Suite à la prise des forts du Mont Alban et de Villefranche, le Général d’Anselme et le Contre-Amiral Truguet après s’être concertés sur le plan d’offensive, conclurent qu’ils repousseraient l’armée sarde dans les gorges de Saorge et que l’escadre tenterait en même temps de surprendre la cité d’Oneglia. D’un autre côté le Général de Division Brunet  commandant une colonne de deux mille hommes s’avança par le col de Braus sur Sospel et s’en empara sans difficultés. Alors, à son approche, le Chevalier de Courten   se replia avec la plus grande partie de l’armée royale  sous le fort de Saorge, ne laissant qu’un faible Corps d’observation au sommet du col de Brouis. Les français une fois cette position occupée rapidement  descendirent à Breil d’où Brunet envoya une sommation au Commandant  de Saorge d’abandonner la Place. Mais une telle sommation fut accueillie  avec mépris et comme d’autre part l’hiver approchait, l’ennemi courait le danger de rester dans la vallée de Breil et se retira à Nice, se bornant à occuper Sospel et l’Escarène avec quelques troupes détachées de l’armée.

Dans le même temps la ville d’Oneglia subit les désastres d’un bombardement et d’un horrible saccage. L’escadre de Truguet rentrée  dans le port de Villefranche le 12 novembre trouva les troupes terrestres dans la plus grande effervescence par suite de l’arrivée de phalanges marseillaises de funeste mémoire. Cette féroce soldatesque composée de la lie de la population de Marseille  signala son entrée à Nice par d’horribles délits. Le Général d’Anselme  atterré lui-même d’avoir sous ses ordres une aussi détestable troupe, profita pour en libérer la ville de Nice, du projet que lui proposa Truguet de tenter une expédition sur la Sardaigne. Le Général d’Anselme sut la mauvaise issue d’une telle expédition pendant qu’il s’occupait à répartir son armée dans ses quartiers d’hiver.

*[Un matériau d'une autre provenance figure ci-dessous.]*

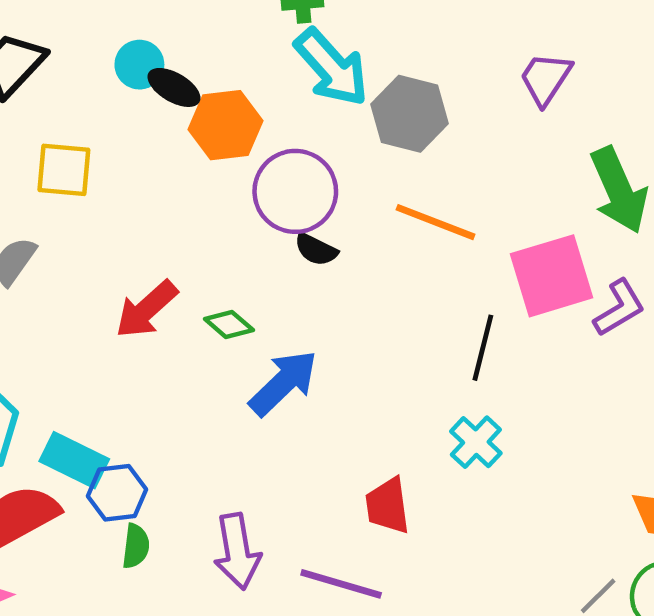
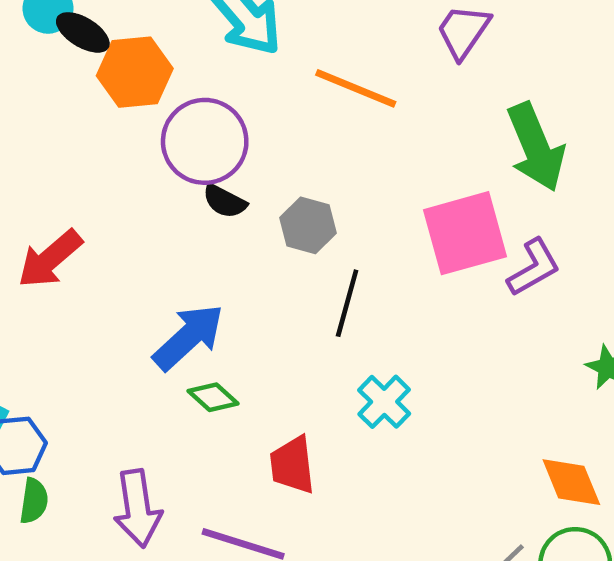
gray hexagon: (410, 114) -> (308, 225), moved, size x0.7
orange line: (436, 222) -> (356, 88), moved
green diamond: (229, 325) -> (213, 397), moved
black line: (483, 348) -> (347, 303), moved

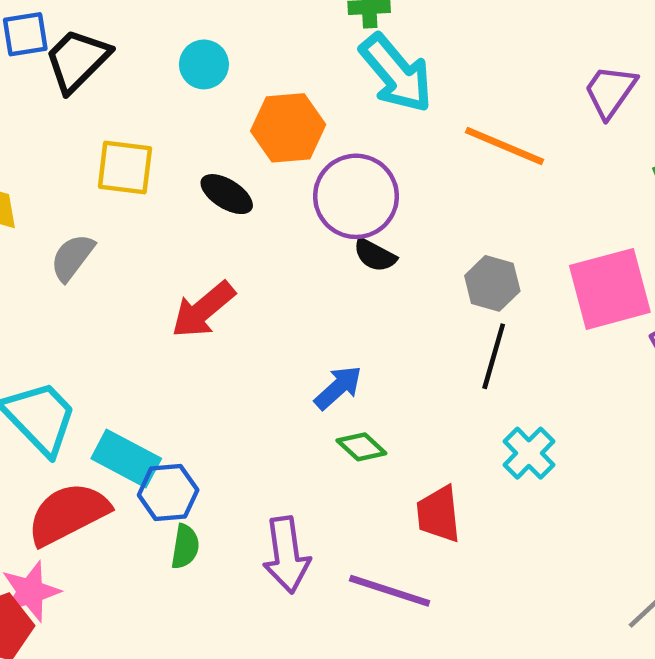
black ellipse: (83, 32) -> (227, 194), moved
gray hexagon: (308, 225) -> (492, 283), moved
blue arrow: (189, 337) -> (338, 388), size x0.7

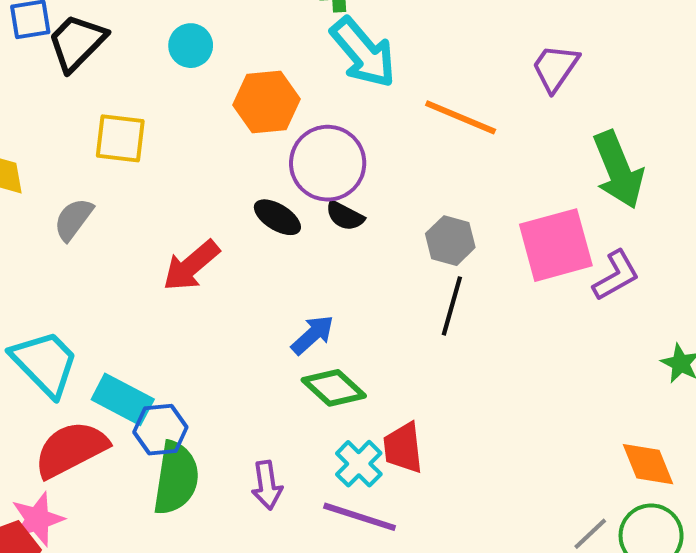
black ellipse: (227, 194) -> (277, 217), moved
green diamond: (361, 447) -> (334, 388), size x1.4
cyan cross: (529, 453) -> (359, 464), moved
green semicircle: (185, 547) -> (176, 478), size x1.8
purple arrow: (286, 555) -> (267, 485), size x0.7

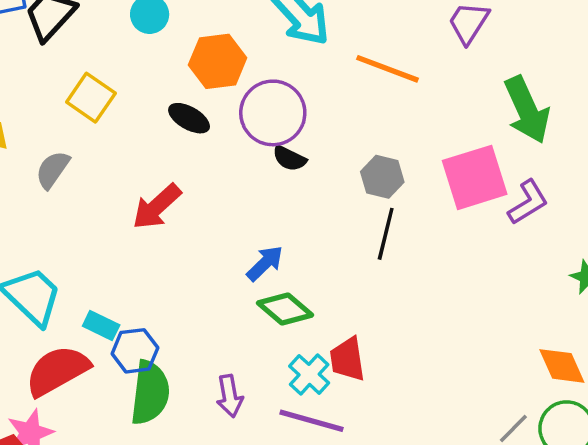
yellow square: (120, 138) -> (91, 98), turned 30
black ellipse: (277, 217) -> (189, 118), moved
cyan rectangle: (123, 399) -> (101, 326), size x0.7

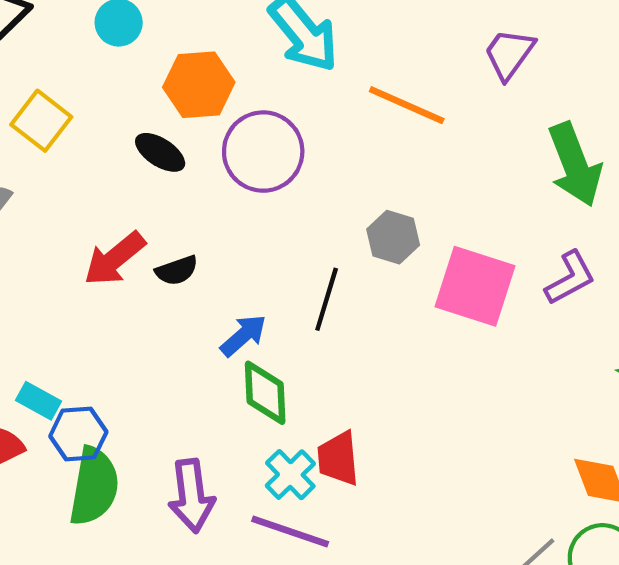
black semicircle: (289, 158) -> (177, 270), moved, turned -48
pink square: (475, 177) -> (475, 286), moved, turned 32
black line: (386, 234) -> (327, 299), moved
green diamond: (285, 309) -> (265, 393), turned 44
purple arrow: (230, 396) -> (191, 496), size x1.4

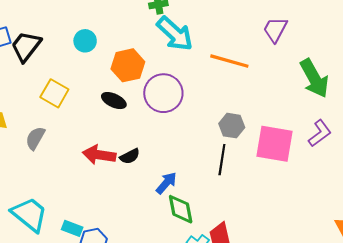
red arrow: (115, 259) -> (99, 155), turned 56
black line: (327, 299) -> (222, 160), moved

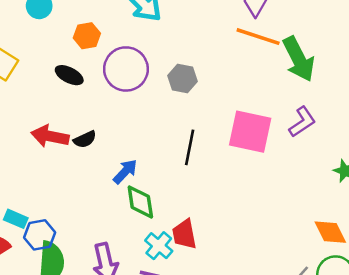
orange line: (229, 61) -> (258, 37), moved
orange hexagon: (128, 65) -> (87, 36), size x0.7
gray hexagon: (232, 126) -> (182, 79), moved

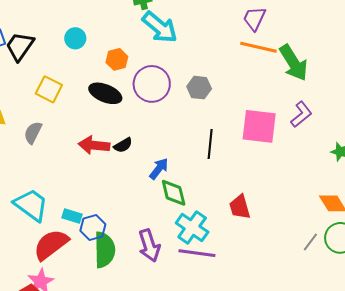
black ellipse: (69, 75) -> (105, 93), size x1.4
red trapezoid: (184, 234) -> (240, 207), moved
cyan cross: (159, 246) -> (192, 227), size x1.4

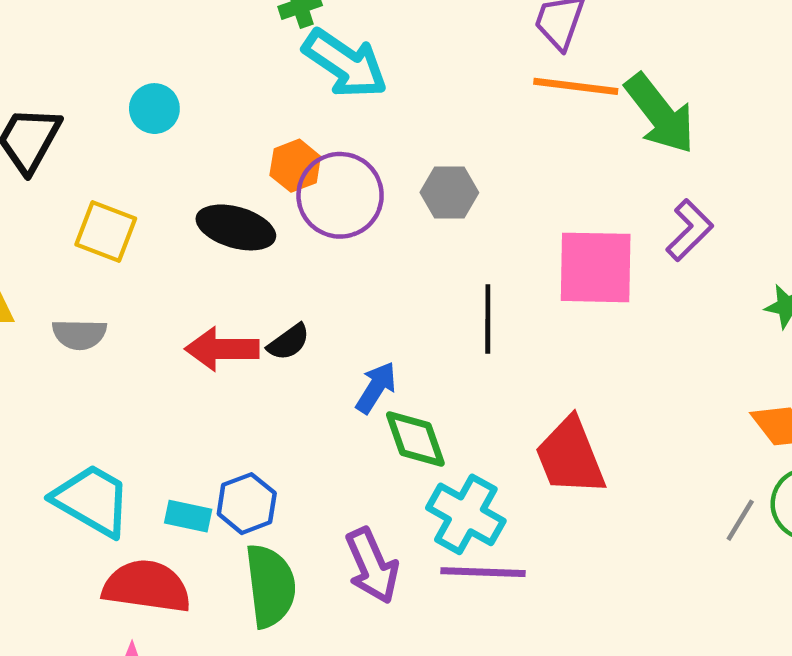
orange hexagon: (117, 59) -> (295, 166), moved
gray semicircle: (33, 133) -> (79, 334), turned -110
red trapezoid: (240, 207) -> (570, 456), size x1.4
blue hexagon: (93, 228) -> (247, 504), moved
red semicircle: (51, 245) -> (147, 586), turned 51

Le Roi Victor Amédée profita de ce bref repos pour préparer les moyens de défense à l’ouverture de la Campagne. Un traité d’alliance  avec l’Autriche mit à sa disposition dix mille hommes de troupes auxiliaires. Une proclamation qu’il adressa  aux habitants de Nice fit prendre les armes à la population entière. En même temps le Souverain rappela Courten en Piémont  et donna le commandement de l’armée dans le Comté de Nice au Comte de S.André, lequel à peine arrivé au camp de Saorge alla s’établir avec son Etat-Major à la maison de la Giandola  et fit occuper les hauteurs de Raus et de Brouis. Bien qu’il ait eu peu de troupes  de ligne à sa disposition, celui-ci néanmoins, mettant à profit l’ardeur des miliciens, fit passer une colonne dans la vallée de la Vésubie qui partout l’accueillit avec des  transports de joie ; il s’empara des villages de S.Martin, d’Utelle, de Roquebillière et Lantosque et força la garnison française d’Utelle à se retirer à Levens. Une autre expédition entreprise dans le cœur de l’hiver marqua l’arrivée du Comte de S.André. L’ennemi occupait la ville de Sospel avec trois mille hommes. Le valeureux Comte s’efforça de le surprendre  et à déposer les armes. Mais ceci ne lui réussit pas complètement car un coup de canon tiré imprudemment sur la position avancée de Perus, réveilla les français qui voyant les milices qui couronnaient les sommets alentour, grimpèrent en hâte le col de Braus et eurent le temps de se retirer à l’Escarène. L’ennemi perdit alors beaucoup d’hommes  qui furent faits prisonniers avec toutes leurs provisions.

Au mois de février 1793, une autre colonne détachée de l’armée royale s’introduisit dans les vallées de la Tinée et du Var, occupa Guillaume et Puget Théniers. De nombreux renforts venus de l’intérieur de la France avaient rejoint Nice pendant l’hiver mais à l’instant où il préparait son plan de Campagne, d’Anselme fut destitué par l’Assemblée nationale qui donna le commandement des troupes qu’il avait sous ses ordres  au Général Brunet. Celui-ci les divisa en deux colonnes dont la première descendit par Utelle dans la vallée de Lantosque  et contraignit les détachements piémontais à remonter sur les hauteurs de Raus. La seconde marcha sur Sospel et cette ville malheureuse subit un nouveau saccage. L’arrivée des auxiliaires autrichiens stoppa ces premiers succès  des français. Les austro-sardes se portèrent sur le sommet du col de Brouis d’où Brunet ne put les déloger malgré des efforts répétés. Postérieurement le Chevalier de Revel qui parvint ensuite à de plus grands grades de l’Etat, parut sur le col de Braus où il encercla et fit prisonnier un Corps ennemi.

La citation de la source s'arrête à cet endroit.